For a moment, Ellen was back at primary school, standing on the edge of a group of girls planning a game they were about to play. All ignoring Ellen, who was doing her level best not to show just how desperately she wanted someone – anyone – to ask her to join in.
* * *
The doctor said Abby could go home tomorrow. It was good news, she supposed. Except she didn’t know where home was anymore. Sam wanted her to stay with him for a few days but she wasn’t sure she wanted that, either. She didn’t know what she wanted.
‘You need time,’ Sam said. ‘And we’ve got plenty of that. As much as you need.’

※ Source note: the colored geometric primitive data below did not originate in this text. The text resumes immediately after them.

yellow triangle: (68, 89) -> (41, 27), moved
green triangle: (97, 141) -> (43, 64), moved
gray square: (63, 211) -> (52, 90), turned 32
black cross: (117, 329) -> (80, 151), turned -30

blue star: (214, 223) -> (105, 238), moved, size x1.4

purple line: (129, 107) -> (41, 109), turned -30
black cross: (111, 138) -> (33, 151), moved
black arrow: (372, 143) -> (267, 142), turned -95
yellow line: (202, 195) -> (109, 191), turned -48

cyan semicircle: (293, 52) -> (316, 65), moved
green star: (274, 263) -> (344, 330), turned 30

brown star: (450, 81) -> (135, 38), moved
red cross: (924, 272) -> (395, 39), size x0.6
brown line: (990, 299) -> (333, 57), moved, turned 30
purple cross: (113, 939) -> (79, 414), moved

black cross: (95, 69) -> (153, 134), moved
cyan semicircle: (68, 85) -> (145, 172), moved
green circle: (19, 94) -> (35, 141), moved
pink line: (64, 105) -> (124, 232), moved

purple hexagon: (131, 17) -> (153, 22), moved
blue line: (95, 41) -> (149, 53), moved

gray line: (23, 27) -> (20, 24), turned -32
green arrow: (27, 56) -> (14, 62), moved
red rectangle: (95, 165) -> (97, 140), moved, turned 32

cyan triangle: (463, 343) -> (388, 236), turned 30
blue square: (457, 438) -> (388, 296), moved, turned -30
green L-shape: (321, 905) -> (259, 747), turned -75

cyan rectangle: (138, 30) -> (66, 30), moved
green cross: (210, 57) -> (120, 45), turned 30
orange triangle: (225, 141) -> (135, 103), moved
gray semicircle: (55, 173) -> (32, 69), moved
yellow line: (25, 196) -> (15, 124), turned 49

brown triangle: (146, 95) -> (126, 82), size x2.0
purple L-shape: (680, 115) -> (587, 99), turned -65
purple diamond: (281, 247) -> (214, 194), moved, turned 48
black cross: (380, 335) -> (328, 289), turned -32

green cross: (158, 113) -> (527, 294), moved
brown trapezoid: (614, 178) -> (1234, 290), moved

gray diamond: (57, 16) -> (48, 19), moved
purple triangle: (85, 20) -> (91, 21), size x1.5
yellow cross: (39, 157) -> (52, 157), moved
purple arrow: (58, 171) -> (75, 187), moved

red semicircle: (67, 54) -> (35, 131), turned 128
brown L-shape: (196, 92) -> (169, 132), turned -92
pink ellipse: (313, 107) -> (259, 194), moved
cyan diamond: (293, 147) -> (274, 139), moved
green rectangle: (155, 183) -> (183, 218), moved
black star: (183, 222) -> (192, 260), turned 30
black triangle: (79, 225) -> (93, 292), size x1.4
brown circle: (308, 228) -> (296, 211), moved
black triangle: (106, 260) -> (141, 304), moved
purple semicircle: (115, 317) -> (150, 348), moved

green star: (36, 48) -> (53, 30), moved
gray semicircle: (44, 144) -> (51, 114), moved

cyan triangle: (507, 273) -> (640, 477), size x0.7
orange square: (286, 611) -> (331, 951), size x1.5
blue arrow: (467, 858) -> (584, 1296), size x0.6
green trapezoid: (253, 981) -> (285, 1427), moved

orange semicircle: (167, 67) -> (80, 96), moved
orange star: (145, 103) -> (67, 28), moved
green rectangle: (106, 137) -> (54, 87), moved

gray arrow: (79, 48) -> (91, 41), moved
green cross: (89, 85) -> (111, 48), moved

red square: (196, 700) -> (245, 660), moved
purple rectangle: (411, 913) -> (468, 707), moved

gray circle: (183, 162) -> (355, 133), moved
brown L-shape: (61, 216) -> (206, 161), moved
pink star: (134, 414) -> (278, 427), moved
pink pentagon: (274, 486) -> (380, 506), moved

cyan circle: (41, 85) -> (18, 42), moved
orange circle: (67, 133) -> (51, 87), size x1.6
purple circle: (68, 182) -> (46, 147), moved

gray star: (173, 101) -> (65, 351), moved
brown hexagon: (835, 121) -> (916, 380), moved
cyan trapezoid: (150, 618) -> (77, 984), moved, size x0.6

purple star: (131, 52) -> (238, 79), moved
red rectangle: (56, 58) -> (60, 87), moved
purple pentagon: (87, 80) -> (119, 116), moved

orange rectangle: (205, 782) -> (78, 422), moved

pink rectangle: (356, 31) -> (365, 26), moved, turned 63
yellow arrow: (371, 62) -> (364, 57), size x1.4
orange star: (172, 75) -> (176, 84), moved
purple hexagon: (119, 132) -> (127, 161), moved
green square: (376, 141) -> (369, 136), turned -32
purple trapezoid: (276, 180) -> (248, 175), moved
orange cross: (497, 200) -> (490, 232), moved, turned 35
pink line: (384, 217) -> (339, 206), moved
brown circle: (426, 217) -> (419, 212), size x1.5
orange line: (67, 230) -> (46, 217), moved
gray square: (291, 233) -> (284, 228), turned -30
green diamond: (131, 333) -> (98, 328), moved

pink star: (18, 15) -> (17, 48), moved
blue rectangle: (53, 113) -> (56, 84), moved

He patted her hand, reminding her of Ellen, who’d done a lot of that earlier. Patting Abby’s hand and asking all sorts of questions about Sam and generally acting in a most un-Ellen-like fashion. When Abby first woke in the hospital, she’d found Ellen sitting by her bed looking suspiciously as if she’d been crying.
She’d almost died. Hypothermia and lack of air working together to finish her off. She wouldn’t be here now if it wasn’t for Laura McKeown.
She couldn’t think about it. She lay back on the pillow and closed her eyes. Wished she hadn’t. She was back inside that dark place. Confusion, terror, grief surged through her as everything else shut down. She tried to breathe but nothing happened. Tried to speak, to cry out for help, but something in her throat made that impossible too.
‘Abby!’
Hands on her shoulders, shaking her, pulling her up. Arms wrapped around her, warm and tight, and a voice saying her name and telling her she was okay. Everything was going to be okay.